Open cancan101 opened 9 years ago
With more logging:
sending function jobs to cluster
2015-07-22 07:16:39,356 - gridmap.job - INFO - Setting up JobMonitor on tcp://10.1.3.165:35470
2015-07-22 07:16:39,771 - gridmap.job - DEBUG - Starting local hearbeat
2015-07-22 07:16:39,773 - gridmap.job - DEBUG - Starting ZMQ event loop
2015-07-22 07:16:39,773 - gridmap.job - DEBUG - 0 out of 4 jobs completed
2015-07-22 07:16:39,773 - gridmap.job - DEBUG - Waiting for message
2015-07-22 07:16:39,776 - gridmap.runner - DEBUG - Connecting to JobMonitor (tcp://10.1.3.165:35470)

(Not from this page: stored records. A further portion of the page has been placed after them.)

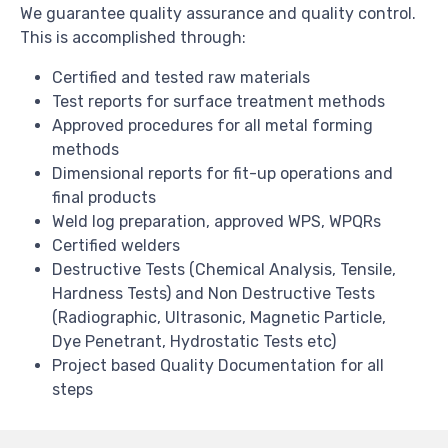
We guarantee quality assurance and quality control.
This is accomplished through:
Certified and tested raw materials
Test reports for surface treatment methods
Approved procedures for all metal forming
methods
Dimensional reports for fit-up operations and
final products
Weld log preparation, approved WPS, WPQRs
Certified welders
Destructive Tests (Chemical Analysis, Tensile,
Hardness Tests) and Non Destructive Tests
(Radiographic, Ultrasonic, Magnetic Particle,
Dye Penetrant, Hydrostatic Tests etc)
Project based Quality Documentation for all
steps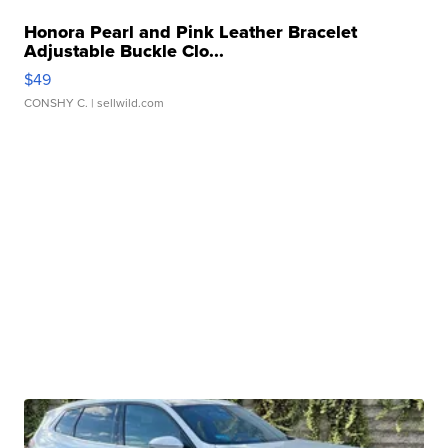
Honora Pearl and Pink Leather Bracelet
Adjustable Buckle Clo...
$49
CONSHY C.
| sellwild.com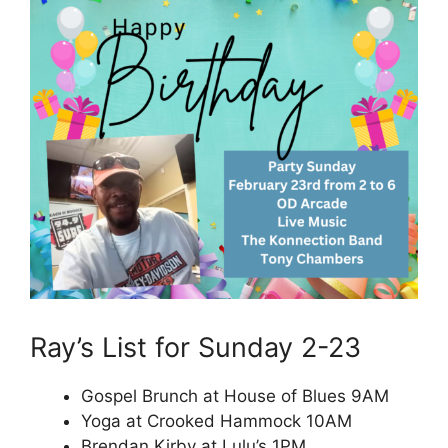
Ray’s List for Sunday 2-23
Gospel Brunch at House of Blues 9AM
Yoga at Crooked Hammock 10AM
Brendan Kirby at Lulu’s 1PM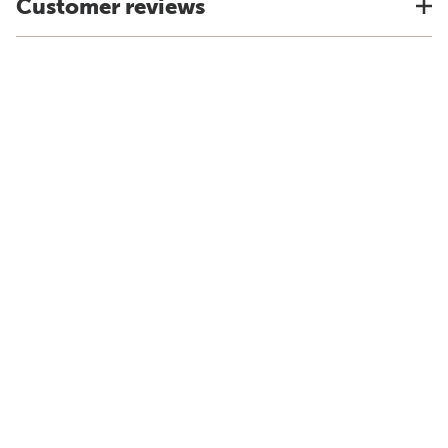
Customer reviews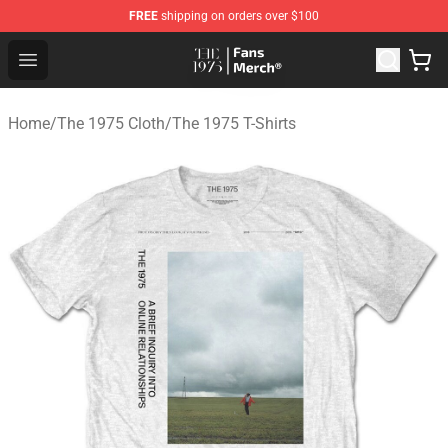
FREE
shipping on orders over $100
The 1975 Shop - Official The 1975 Merchandise Store
Open menu
Home
/
The 1975 Cloth
/
The 1975 T-Shirts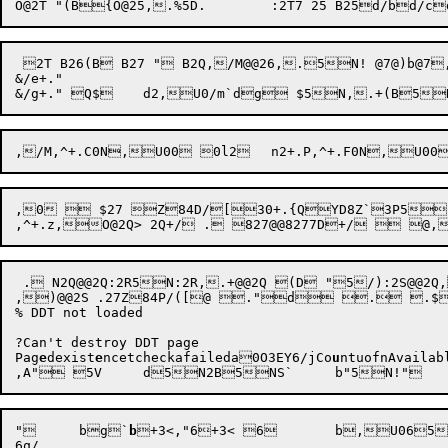
 2T B26(B B27 " B2Q,/M@@26,.5N! @7@)b@7,~\ !	`@a`,~ /d	d+ ,~7B+.#Z[(H{(N{/l( & /d	d2+.$:=..@	b
&/e+."

,0  $27 Z84D/[30+.{QYD8Z`3P5,>
,^
 . N2Q@@2Q:2R5N:2R,.+@@2Q (D "5/):2S@@2Q,
,)@@2S .27Z84P/([@ ."d . .$34+0 Z@XD8
% DDT not loaded

?Can't destroy DDT page

Pag
e
dexist
e
ncetcheckafaileda0O3EY6
/jCo
u
ntuofnAvailab
"
b
g
`
b

+
3<,"
6+3< 6	b,U065N,6Zf6$$t7@6q+3K,6  ,3?2"6q+3M 

6q/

2015-07-22 07:16:39,777 - gridmap.runner - DEBUG - Sending message: {u'command': u'heart_beat', u'ip_address': '10.1.3.165', u'job_id': -1, u'data': {}, u'host_name': 'ip-10-1-3-165'}
2015-07-22 07:16:39,777 - gridmap.job - DEBUG - Received message: {u'host_name': 'ip-10-1-3-165', u'ip_address': '10.1.3.165', u'command': u'heart_beat', u'job_id': -1, u'data': {}}
2015-07-22 07:16:39,777 - gridmap.job - DEBUG - Checking if jobs are alive
2015-07-22 07:16:39,777 - gridmap.job - DEBUG - Sending reply:
2015-07-22 07:16:39,778 - gridmap.job - DEBUG - 0 out of 4 jobs completed
2015-07-22 07:16:39,778 - gridmap.job - DEBUG - Waiting for message
It's not hanging then. You should check qstat
to make sure that the jobs actually got started. If they start and disappear right away, that means there is probably an unpickling problem with the job (or a firewall issue where the workers can't talk to JobMonitor
). You can investigate that by logging into those machines and looking in whatever directory you have specified for temp_dir
(it defaults to /scratch/
).
It looks like the workers are trying to load drmaa
and failing to do so:
Traceback (most recent call last):
File "/home/ec2-user/.pyenv/versions/2.7.10/lib/python2.7/runpy.py", line 151, in _run_module_as_main
mod_name, loader, code, fname = _get_module_details(mod_name)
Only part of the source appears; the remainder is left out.